There is a usability problem when you visit a site on which ads are being served. The top banner ad doesn't render immediately, and then when it does, it causes the rest of the page below it to jump down by just about the amount that e.g. attempting to click on the downvote arrow ends up clicking on the upvote arrow.
This is easy to fix if you notice, but if you were planning to click somewhere else, you will miss by rather a large distance. This is annoying and hardly serves any useful purpose, and in the worst case could lead to you clicking on something you really didn't want to click.

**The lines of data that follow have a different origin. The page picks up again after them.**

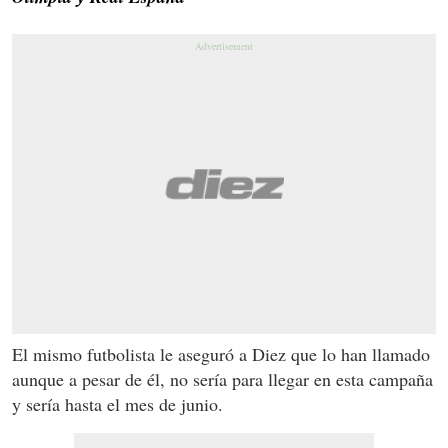
El mismo futbolista le aseguró a Diez que lo han llamado
aunque a pesar de él, no sería para llegar en esta campaña
y sería hasta el mes de junio.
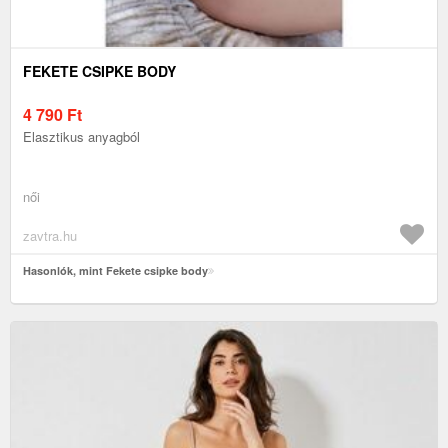
FEKETE CSIPKE BODY
4 790
Ft
Elasztikus anyagból
női
zavtra.hu
Hasonlók, mint Fekete csipke body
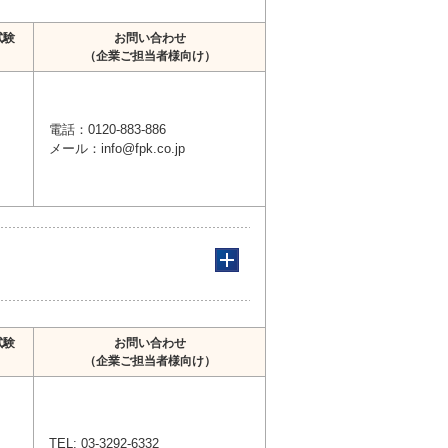
試験
お問い合わせ
（企業ご担当者様向け）
電話：0120-883-886
メール：info@fpk.co.jp
試験
お問い合わせ
（企業ご担当者様向け）
TEL: 03-3292-6332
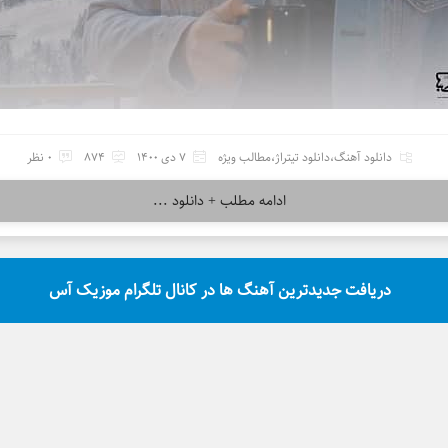
دانلود آهنگ
،
دانلود تیتراژ
،
مطالب ویژه
7 دی 1400
874
0 نظر
ادامه مطلب + دانلود ...
دریافت جدیدترین آهنگ ها در کانال تلگرام موزیک آس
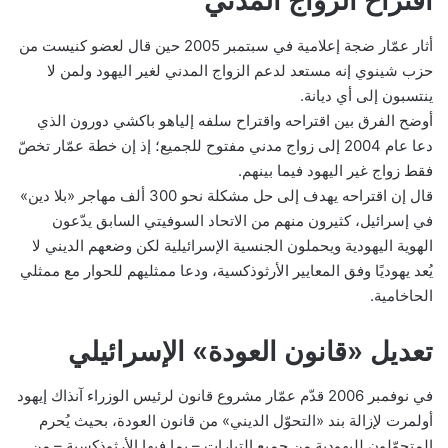
اقتراح الزواج المدني
أثار عمّار ضجة إعلامية في سبتمبر 2005 حين قال لعضو كنيست من
حزب شينوي إنه مستعد لدعم الزواج المدني لغير اليهود ولمن لا
ينتسبون إلى أي ديانة.
أوضح الفرق بين اقتراحه واقتراح سلفه إلياهو باكشي دورون الذي
دعا عام 2004 إلى زواج مدني مفتوح للجميع؛ إذ إن خطة عمّار تخصّ
فقط زواج غير اليهود فيما بينهم.
قال إن اقتراحه يهدف إلى حل مشكلة نحو 300 ألف مهاجر «بلا دين»
في إسرائيل، كثيرون منهم من الاتحاد السوفيتي السابق يدّعون
الهوية اليهودية ويحملون الجنسية الإسرائيلية لكن وضعهم الديني لا
يُعد يهوديًا وفق المعايير الأرثوذكسية، ودعا ممثليهم للحوار مع ممثلي
الحاخامية.
تعديل «قانون العودة» الإسرائيلي
في نوفمبر 2006 قدّم عمّار مشروع قانون لرئيس الوزراء آنذاك إيهود
أولمرت لإزالة بند «التحوّل الديني» من قانون العودة، بحيث يُحرم
المتحوّلون لليهودية من جميع التيارات – بما فيها الأرثوذكسية – من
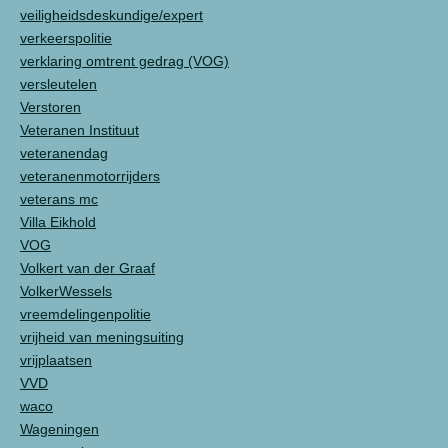
veiligheidsdeskundige/expert
verkeerspolitie
verklaring omtrent gedrag (VOG)
versleutelen
Verstoren
Veteranen Instituut
veteranendag
veteranenmotorrijders
veterans mc
Villa Eikhold
VOG
Volkert van der Graaf
VolkerWessels
vreemdelingenpolitie
vrijheid van meningsuiting
vrijplaatsen
VVD
waco
Wageningen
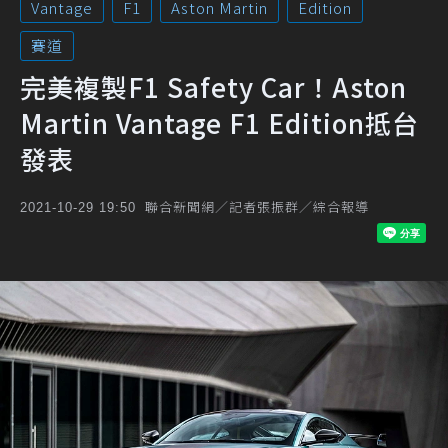
Vantage
F1
Aston Martin
Edition
賽道
完美複製F1 Safety Car！Aston
Martin Vantage F1 Edition抵台
發表
聯合新聞網／記者張振群／綜合報導
2021-10-29 19:50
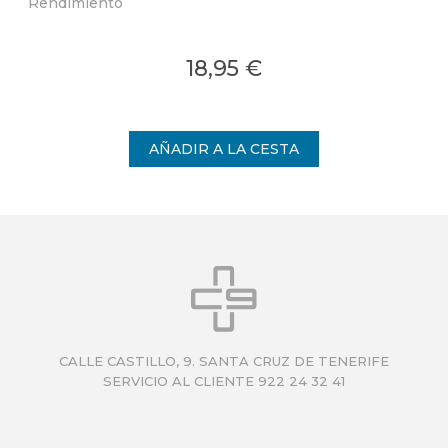
Rendimiento
18,95 €
CALLE CASTILLO, 9. SANTA CRUZ DE TENERIFE
SERVICIO AL CLIENTE 922 24 32 41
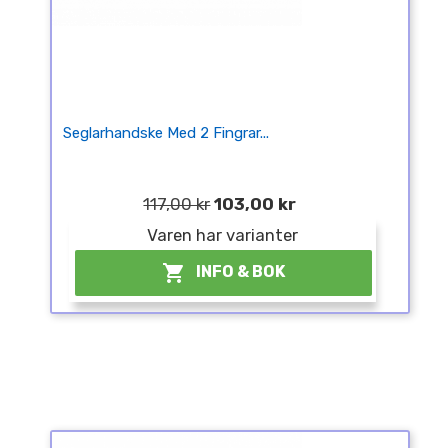
Seglarhandske Med 2 Fingrar...
117,00 kr
103,00 kr
Varen har varianter

INFO & BOK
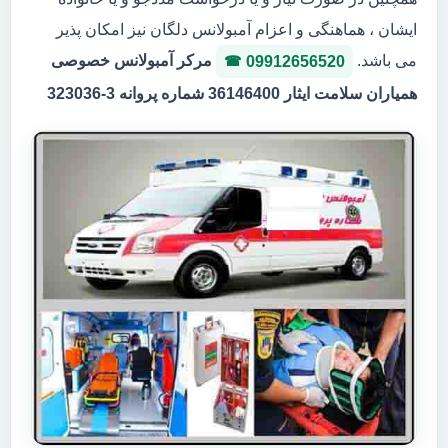
ایشان ، هماهنگی و اعزام آمبولانس دلگان نیز امکان پذیر
می باشد.
مرکر آمبولانس خصوصی
09912656520
همیاران سلامت ایثار 36146400 شماره پروانه 3-323036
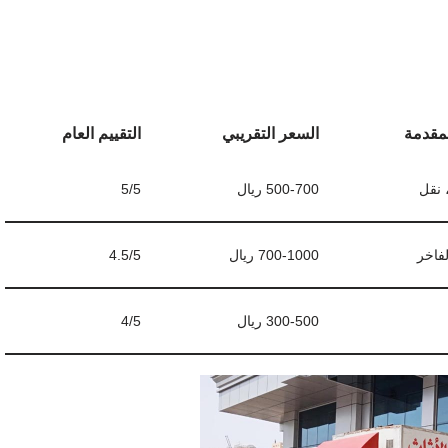
مقدمة
السعر التقريبي
التقييم العام
، نقل
500-700 ريال
5/5
لفاخر
700-1000 ريال
4.5/5
300-500 ريال
4/5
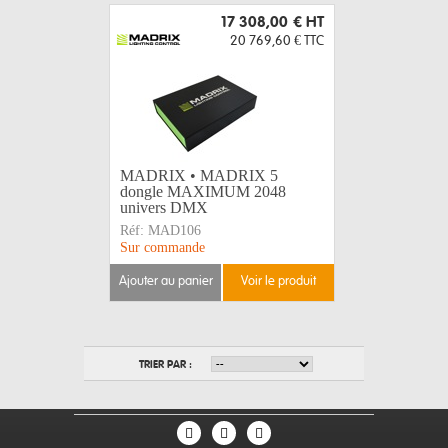
17 308,00 €
HT
20 769,60 €
TTC
MADRIX • MADRIX 5
dongle MAXIMUM 2048
univers DMX
Réf:
MAD106
Sur commande
ajouter au panier
voir le produit
TRIER PAR :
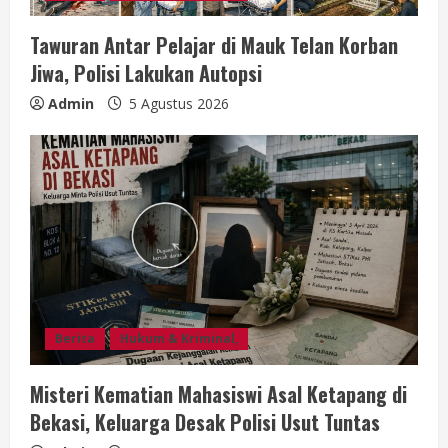
Tawuran Antar Pelajar di Mauk Telan Korban
Jiwa, Polisi Lakukan Autopsi
Admin
5 Agustus 2026
Berita
Hukum & Kriminal,
Misteri Kematian Mahasiswi Asal Ketapang di
Bekasi, Keluarga Desak Polisi Usut Tuntas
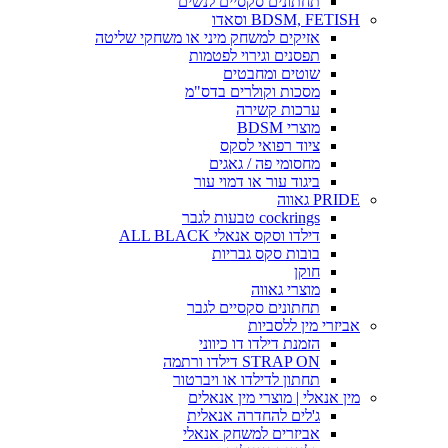
תחתונים סקסיים לנשים
BDSM, FETISH וסאדו
אזיקים למשחק מיני או משחקי שליטה
תפסנים וגירוי לפטמות
שוטים ומחבטים
מסכות וקולרים בדס"מ
ערכות קשירה
מוצרי BDSM
ציוד רפואי לסקס
מחסומי פה / גאגים
ביגוד עור או דמוי עור
PRIDE גאווה
cockrings טבעות לגבר
דילדו וסקס אנאלי ALL BLACK
בובות סקס גבריות
חוקן
מוצרי גאווה
תחתונים סקסיים לגבר
אביזרי מין ללסביות
הזמנת דילדו דו כיווני
STRAP ON דילדו ורתמה
תחתון לדילדו או ויברטור
מין אנאלי | מוצרי מין אנאלים
ג'לים להחדרה אנאלית
אביזרים למשחק אנאלי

I don't know enough about the underlying technology to propose a fix, but a thing which used to work already in the 1990s was to reserve space for an image if you could tell in advance how large it was going to be. Banner ads typically have this property, and so I'm imagining this should be possible. Examining the page source reveals an iframe
element with width="0"
and height="0"
attributes which seems like precisely the wrong thing here, but like I said, I probably don't understand this well enough.
Frustratingly, the image block my browser offers doesn't help at all; the jump happens even if the image is not displayed (at least in Chrome on Mac).
Some sites which have this annoying behavior are Drupal and Ask Different but it depends on your privileges on these sites and ads are not served 100% of the time even then.
The particular use case for me is to flag obvious spam quickly; I basically never do anything else on the Drupal site, for example, and so probably will never earn enough rep there to not see the ads. When spam is dead obvious, you really want to be able to just flag it and move on.